尤もすぎて何も言い返すことができず、二人揃ってはいと返事する。
自分も弟も歳をとりすぎて、逆に幼児化しているのかもしれないと本気で不安になった。




翌朝目覚めた彼女は、猛烈な空腹を訴えた以外に特に変わった様子も無く、全員の制止も聞かずに登校していった。曰く、授業をさぼったら伯母様に合わせる顔が無い、とのことだ。
やはり尤も過ぎて呆然と見送った僕ら兄弟は、前の晩は疲れ切っていて話せなかった茂さんの末路やバンシーのこと、彼女がサクを振り切った際の鮮やかな手腕やここ数日の食事の献立を報告しあった。

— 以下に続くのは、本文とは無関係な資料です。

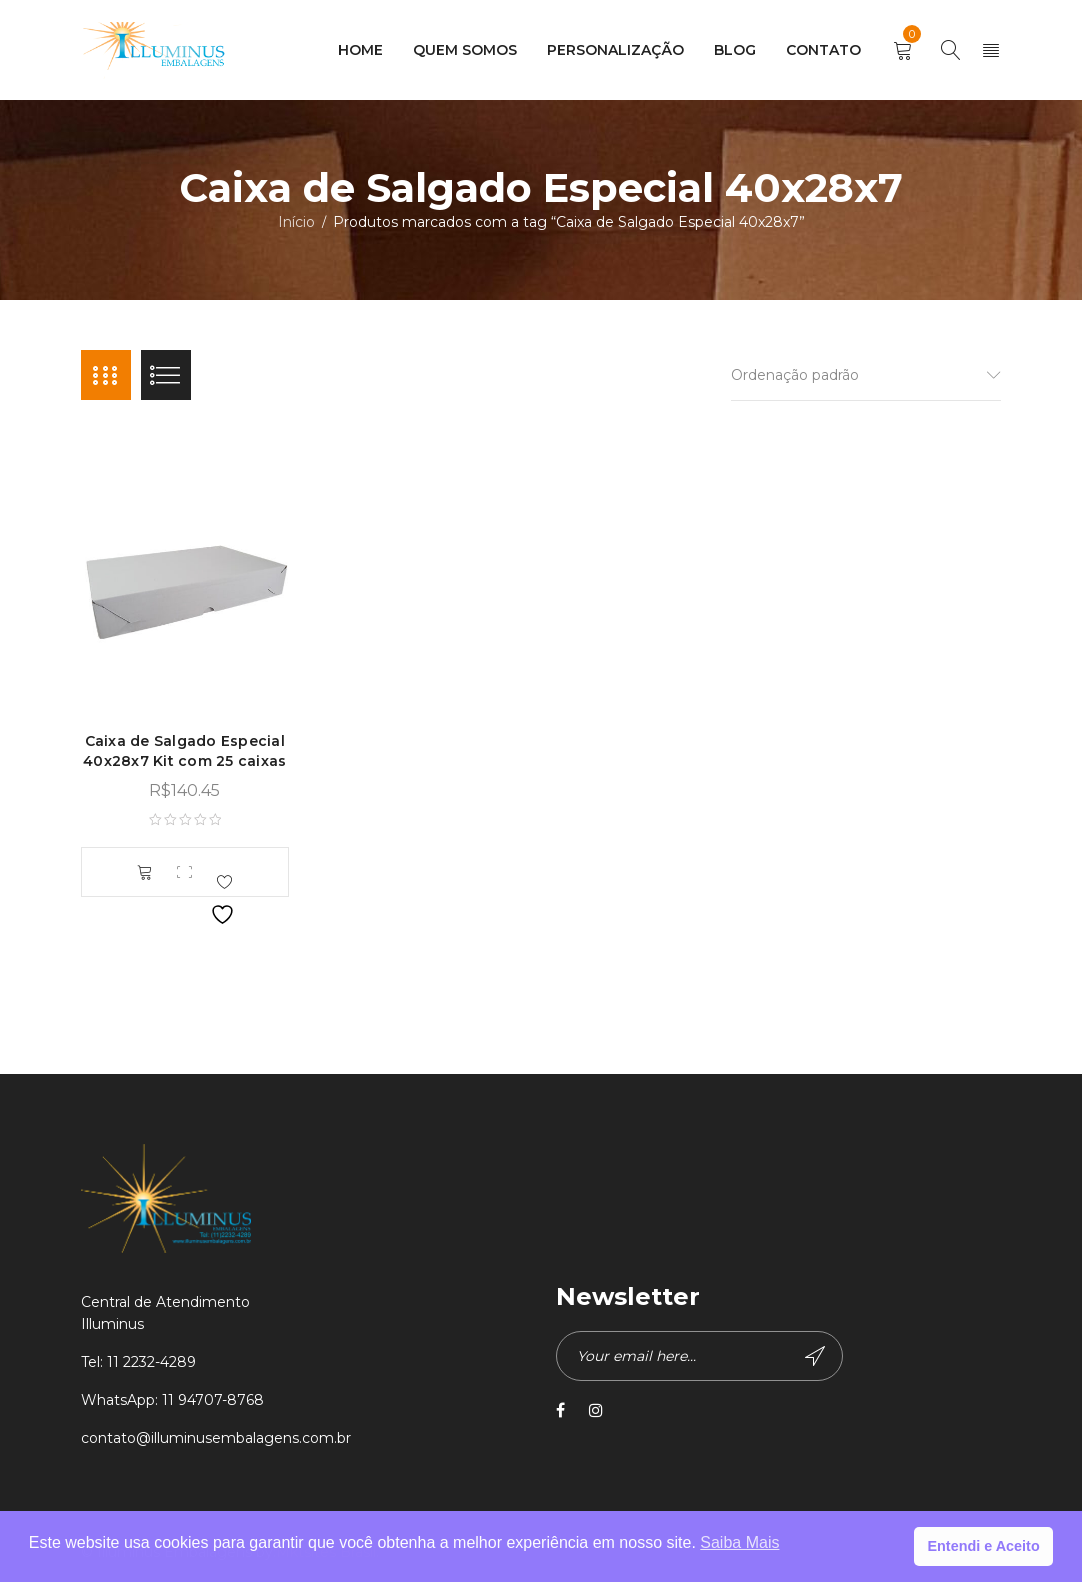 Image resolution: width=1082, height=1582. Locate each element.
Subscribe (815, 1356)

その後、ここ数日のお礼をどうすれば良いかと弟に問うた所、無事とは言い難いが決着がついたのだからそれで言いと断られた。
それで今度は少年の方に問えば、仮装に興味があると言うから、箪笥の底にしまっていたハロウィン用の服を何着か引っ張り出して渡す。弟は心底嫌そうな顔をしていたけれど、少年は嬉しそうに某あんぱんヒーローの頭を被ったり脱いだりしていた。

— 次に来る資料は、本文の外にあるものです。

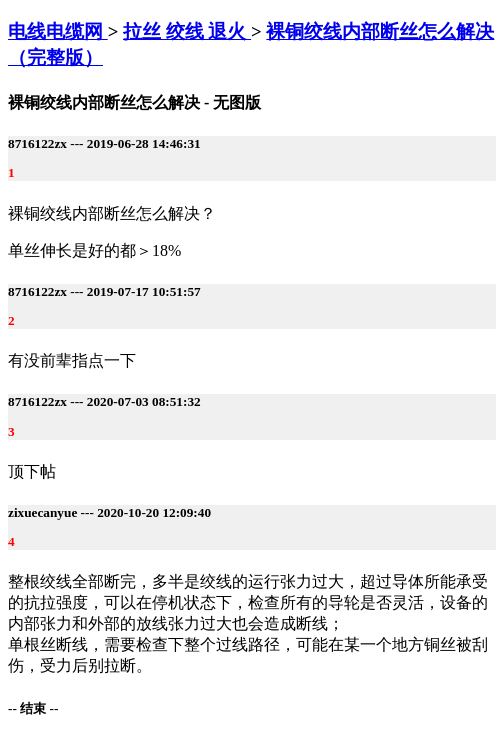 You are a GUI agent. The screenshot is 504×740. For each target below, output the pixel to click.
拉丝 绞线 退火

それを持ってすぐに帰宅しようとした二人を、せめて夕飯を一緒に、と引き留め、ご馳走を作った。
ステーキにマッシュポテト、鯛のカルパッチョにペペロンチーノとアラビアータ、サラダにもごろごろとシーフードを入れ、デザートはプリンとティラミスだ。
貧血気味の彼女の為に、レバニラも作った。食べて貰えなかった。


「次は冬にお鍋したいな」
「あ、良いですね」


年少組がぽろっと呟いたことを脳内に書き留め、土鍋をどこに置いたか考える。キッチンの何処かか物置部屋にある筈だから、探しておかねばならない。
四人で囲む食卓は久しぶりで、妙な安心感があった。まるで家族が揃って夕食をとっているようだ。
数年前まで得られると思っていなかったこの風景は、妙な感傷や郷愁を煽った。

自分がカヨさんの命を奪っていなければ、茂さんは、人非ざるものに願って永い時を復讐という空虚な行為に身を浸すことなどなかった。
この風景は、本当はあの二人のものだったのかもしれないのだ。


「イバラ」


名を呼ばれ、はっと顔を上げる。目の前には、小さめの取り皿が差し出されていた。


「アラビアータおかわり」
「……うん。マリ、唇の端に赤いのついちゃってるよ」


受け取りながら指摘すれば、彼女は慌てた素振りも無く舌でその部分を拭う。


「とれた?」
「まだついてる」


二人きりだったら口付けで拭うところだけれど、そうではないから布巾でそっと撫ぜるだけにした。
頬を摺り寄せるような仕草をする彼女に、思わず頬がほころぶ。


「美味しい?」
「うん」


希望の品を山盛りにのせた小皿を返せば、彼女は不器用に笑んだ。よく見ていなければ気付かないくらいの小さな表情の変化だったけれど、僕には分かる。
つられてくしゃりと微笑んだ。




弟と少年が帰り、汚れた食器を流しに出してから順番にお風呂に入って、彼女のベッドで一緒に眠りについた。
背中に回された掌が、そっとシャツを握る感触。その心地よさに微睡みながら、目の前のつむじへ唇を落とす。


「おやすみ、マリ」
「おやすみなさい」


あまりにも平坦な夜。






それからずっと、何事も無かったように静かな毎日が過ぎていく。
今度はいつまで、こんな風に過ごしていられるのだろう。